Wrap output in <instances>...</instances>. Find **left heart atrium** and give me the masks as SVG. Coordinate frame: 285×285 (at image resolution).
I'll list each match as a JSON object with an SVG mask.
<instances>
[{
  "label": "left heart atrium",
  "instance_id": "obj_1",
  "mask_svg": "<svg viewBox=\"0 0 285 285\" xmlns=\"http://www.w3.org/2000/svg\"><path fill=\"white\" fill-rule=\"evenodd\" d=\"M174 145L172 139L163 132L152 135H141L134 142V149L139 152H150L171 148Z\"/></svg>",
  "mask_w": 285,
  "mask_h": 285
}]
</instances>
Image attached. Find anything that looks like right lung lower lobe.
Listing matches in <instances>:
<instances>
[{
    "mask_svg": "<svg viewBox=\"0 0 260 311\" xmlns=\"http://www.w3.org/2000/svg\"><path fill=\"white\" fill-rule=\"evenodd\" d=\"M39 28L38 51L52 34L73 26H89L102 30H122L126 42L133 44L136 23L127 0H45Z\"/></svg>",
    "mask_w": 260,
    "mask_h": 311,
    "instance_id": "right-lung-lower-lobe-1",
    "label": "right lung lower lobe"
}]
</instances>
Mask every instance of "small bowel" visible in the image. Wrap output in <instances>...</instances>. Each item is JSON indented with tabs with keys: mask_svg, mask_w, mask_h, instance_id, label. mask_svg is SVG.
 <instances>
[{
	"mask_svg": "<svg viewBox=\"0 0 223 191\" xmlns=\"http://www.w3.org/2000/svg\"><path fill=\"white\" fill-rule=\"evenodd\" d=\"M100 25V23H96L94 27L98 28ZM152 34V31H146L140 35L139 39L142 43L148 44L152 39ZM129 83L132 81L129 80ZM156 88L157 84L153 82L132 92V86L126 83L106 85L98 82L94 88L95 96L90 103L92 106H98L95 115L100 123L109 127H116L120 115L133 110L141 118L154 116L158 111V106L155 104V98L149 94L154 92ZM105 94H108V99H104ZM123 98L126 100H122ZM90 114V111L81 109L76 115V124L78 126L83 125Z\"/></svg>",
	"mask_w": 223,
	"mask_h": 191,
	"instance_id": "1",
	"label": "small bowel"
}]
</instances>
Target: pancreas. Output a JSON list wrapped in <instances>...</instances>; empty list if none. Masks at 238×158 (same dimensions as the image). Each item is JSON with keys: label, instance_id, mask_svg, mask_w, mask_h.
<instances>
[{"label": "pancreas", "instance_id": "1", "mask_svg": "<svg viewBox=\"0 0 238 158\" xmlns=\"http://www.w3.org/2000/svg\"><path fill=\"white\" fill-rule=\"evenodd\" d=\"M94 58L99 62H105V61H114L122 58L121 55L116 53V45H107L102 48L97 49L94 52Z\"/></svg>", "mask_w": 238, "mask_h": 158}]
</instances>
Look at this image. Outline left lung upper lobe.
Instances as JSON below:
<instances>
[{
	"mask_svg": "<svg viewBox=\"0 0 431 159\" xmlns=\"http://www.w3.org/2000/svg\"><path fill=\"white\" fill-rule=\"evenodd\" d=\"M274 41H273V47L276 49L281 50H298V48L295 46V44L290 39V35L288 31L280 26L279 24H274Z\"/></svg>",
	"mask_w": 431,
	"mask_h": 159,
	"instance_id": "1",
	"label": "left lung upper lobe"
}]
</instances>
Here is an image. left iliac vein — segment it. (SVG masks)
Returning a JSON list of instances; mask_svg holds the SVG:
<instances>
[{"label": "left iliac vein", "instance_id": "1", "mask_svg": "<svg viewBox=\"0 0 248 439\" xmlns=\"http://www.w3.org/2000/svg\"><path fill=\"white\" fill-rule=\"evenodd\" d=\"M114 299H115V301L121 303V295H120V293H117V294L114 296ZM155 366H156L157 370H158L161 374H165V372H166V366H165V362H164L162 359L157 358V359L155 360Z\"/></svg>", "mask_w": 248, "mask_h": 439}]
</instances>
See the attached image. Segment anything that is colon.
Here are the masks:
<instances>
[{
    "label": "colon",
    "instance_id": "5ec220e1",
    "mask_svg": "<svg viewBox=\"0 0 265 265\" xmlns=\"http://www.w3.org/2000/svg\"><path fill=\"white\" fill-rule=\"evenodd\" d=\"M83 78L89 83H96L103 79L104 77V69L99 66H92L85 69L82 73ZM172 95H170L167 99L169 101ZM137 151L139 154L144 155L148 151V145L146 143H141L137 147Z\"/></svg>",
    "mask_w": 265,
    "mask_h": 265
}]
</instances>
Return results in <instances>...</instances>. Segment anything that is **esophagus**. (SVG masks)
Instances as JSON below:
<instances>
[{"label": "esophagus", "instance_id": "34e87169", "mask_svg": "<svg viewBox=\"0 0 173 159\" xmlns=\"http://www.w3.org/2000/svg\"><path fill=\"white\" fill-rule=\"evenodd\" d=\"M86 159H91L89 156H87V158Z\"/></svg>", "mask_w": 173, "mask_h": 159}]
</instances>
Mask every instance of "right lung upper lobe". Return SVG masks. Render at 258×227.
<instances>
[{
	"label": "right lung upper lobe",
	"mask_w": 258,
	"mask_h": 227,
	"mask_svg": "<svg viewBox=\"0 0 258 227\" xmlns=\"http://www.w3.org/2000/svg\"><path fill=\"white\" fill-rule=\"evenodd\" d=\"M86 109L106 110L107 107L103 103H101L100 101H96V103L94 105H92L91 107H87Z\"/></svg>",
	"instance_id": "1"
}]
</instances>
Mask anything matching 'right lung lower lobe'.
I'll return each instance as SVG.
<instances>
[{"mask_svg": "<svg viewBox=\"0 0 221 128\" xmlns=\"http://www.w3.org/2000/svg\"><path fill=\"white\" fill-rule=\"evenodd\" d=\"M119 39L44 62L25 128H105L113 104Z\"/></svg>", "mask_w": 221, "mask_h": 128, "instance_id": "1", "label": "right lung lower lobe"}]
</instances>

——————————

- Aim of the exercise
Using the records above, write out exactly the lines from the one containing "Here is an image." through the last, and add nothing.

- Reply to the exercise
Here is an image. left iliac vein — segment it. (SVG masks)
Returning a JSON list of instances; mask_svg holds the SVG:
<instances>
[{"label": "left iliac vein", "instance_id": "1", "mask_svg": "<svg viewBox=\"0 0 248 439\" xmlns=\"http://www.w3.org/2000/svg\"><path fill=\"white\" fill-rule=\"evenodd\" d=\"M114 299H115V301L121 303V295H120V293H117V294L114 296ZM155 366H156L157 370H158L161 374H165V372H166V366H165V362H164L162 359L157 358V359L155 360Z\"/></svg>", "mask_w": 248, "mask_h": 439}]
</instances>
See the attached image. Segment anything that is colon.
Here are the masks:
<instances>
[{
    "label": "colon",
    "instance_id": "5ec220e1",
    "mask_svg": "<svg viewBox=\"0 0 265 265\" xmlns=\"http://www.w3.org/2000/svg\"><path fill=\"white\" fill-rule=\"evenodd\" d=\"M83 78L89 83H96L103 79L104 77V69L99 66H92L85 69L82 73ZM172 95H170L167 99L169 101ZM137 151L139 154L144 155L148 151V145L146 143H141L137 147Z\"/></svg>",
    "mask_w": 265,
    "mask_h": 265
}]
</instances>
Return results in <instances>...</instances>. Segment anything that is **esophagus**. (SVG masks)
Instances as JSON below:
<instances>
[{"label": "esophagus", "instance_id": "34e87169", "mask_svg": "<svg viewBox=\"0 0 173 159\" xmlns=\"http://www.w3.org/2000/svg\"><path fill=\"white\" fill-rule=\"evenodd\" d=\"M86 159H91L89 156H87V158Z\"/></svg>", "mask_w": 173, "mask_h": 159}]
</instances>
Mask every instance of "right lung upper lobe". Return SVG masks. Render at 258×227.
<instances>
[{
	"label": "right lung upper lobe",
	"mask_w": 258,
	"mask_h": 227,
	"mask_svg": "<svg viewBox=\"0 0 258 227\" xmlns=\"http://www.w3.org/2000/svg\"><path fill=\"white\" fill-rule=\"evenodd\" d=\"M86 109L106 110L107 107L103 103H101L100 101H96V103L94 105H92L91 107H87Z\"/></svg>",
	"instance_id": "1"
}]
</instances>
Mask anything matching 'right lung lower lobe'.
I'll return each instance as SVG.
<instances>
[{"mask_svg": "<svg viewBox=\"0 0 221 128\" xmlns=\"http://www.w3.org/2000/svg\"><path fill=\"white\" fill-rule=\"evenodd\" d=\"M119 39L44 62L25 128H105L113 104Z\"/></svg>", "mask_w": 221, "mask_h": 128, "instance_id": "1", "label": "right lung lower lobe"}]
</instances>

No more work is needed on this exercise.